• _Task to complete_
Everything in the records must appear again exactly, except the images.

• _Supplied data_
# # # #

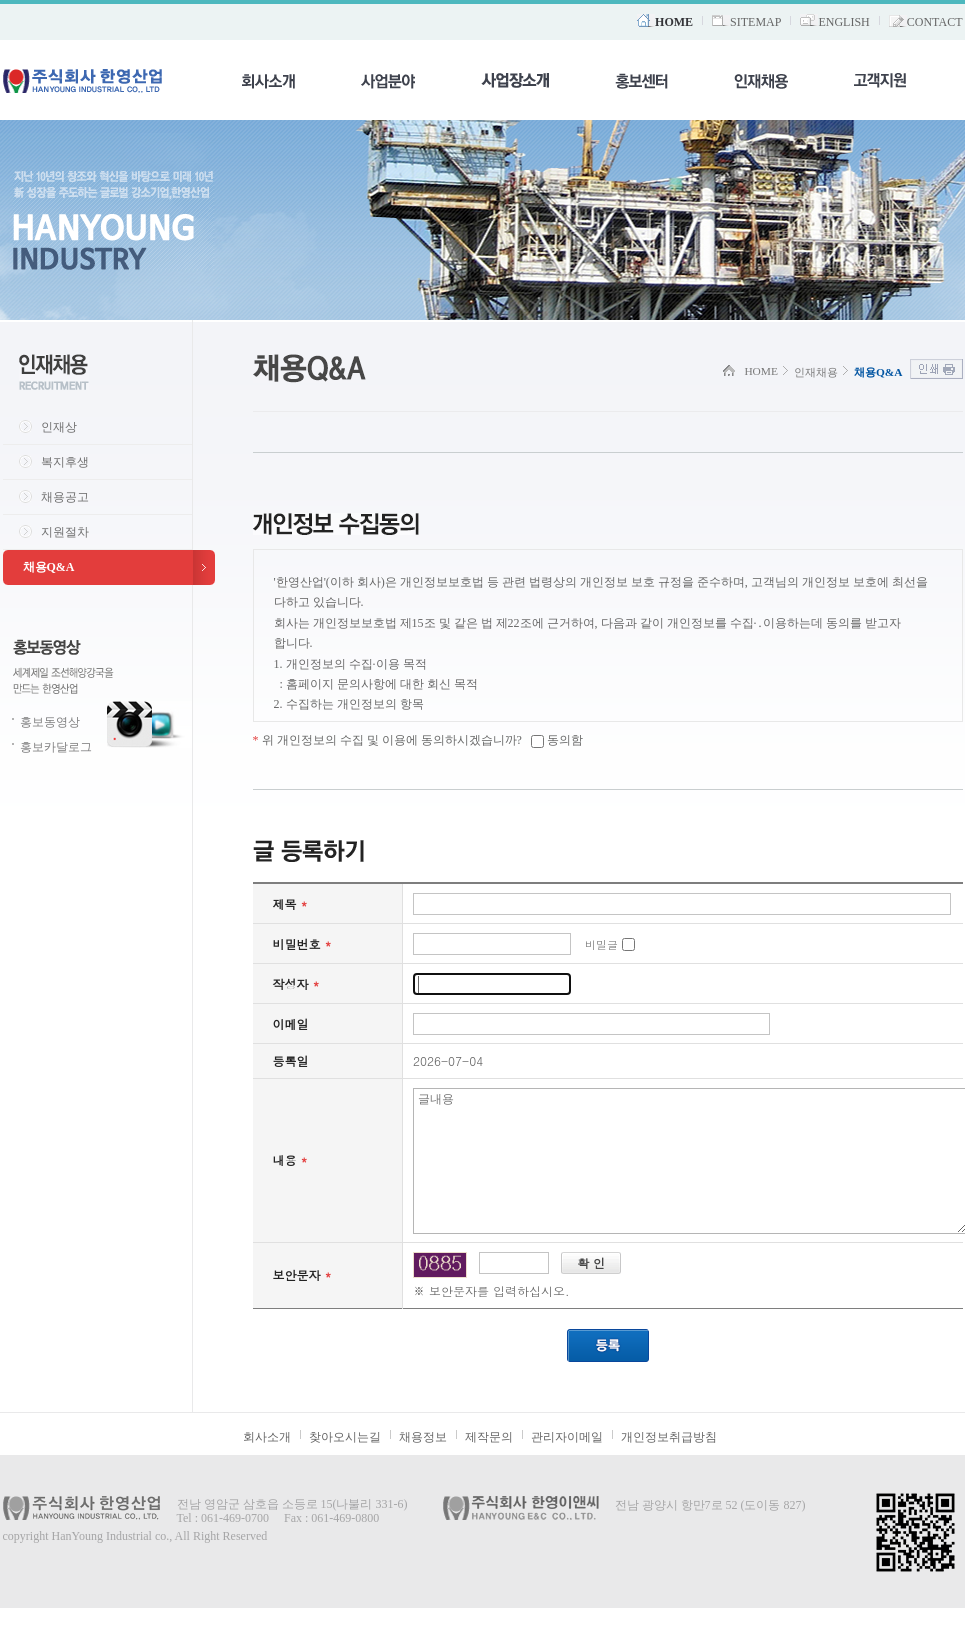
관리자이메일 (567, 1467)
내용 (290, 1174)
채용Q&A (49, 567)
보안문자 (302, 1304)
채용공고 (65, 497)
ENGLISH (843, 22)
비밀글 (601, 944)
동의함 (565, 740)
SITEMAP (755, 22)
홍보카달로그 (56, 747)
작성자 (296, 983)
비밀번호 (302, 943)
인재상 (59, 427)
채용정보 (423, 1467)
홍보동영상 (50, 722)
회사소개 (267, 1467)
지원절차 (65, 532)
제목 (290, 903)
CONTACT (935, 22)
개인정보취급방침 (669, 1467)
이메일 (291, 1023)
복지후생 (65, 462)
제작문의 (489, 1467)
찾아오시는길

# # # #

• _Output of the task_
관리자이메일 (567, 1467)
내용 (290, 1174)
채용Q&A (49, 567)
보안문자 (302, 1304)
채용공고 (65, 497)
ENGLISH (843, 22)
비밀글 (601, 944)
동의함 (565, 740)
SITEMAP (755, 22)
홍보카달로그 (56, 747)
작성자 (296, 983)
비밀번호 (302, 943)
인재상 (59, 427)
채용정보 (423, 1467)
홍보동영상 (50, 722)
회사소개 (267, 1467)
지원절차 (65, 532)
제목 (290, 903)
CONTACT (935, 22)
개인정보취급방침 (669, 1467)
이메일 (291, 1023)
복지후생 (65, 462)
제작문의 (489, 1467)
찾아오시는길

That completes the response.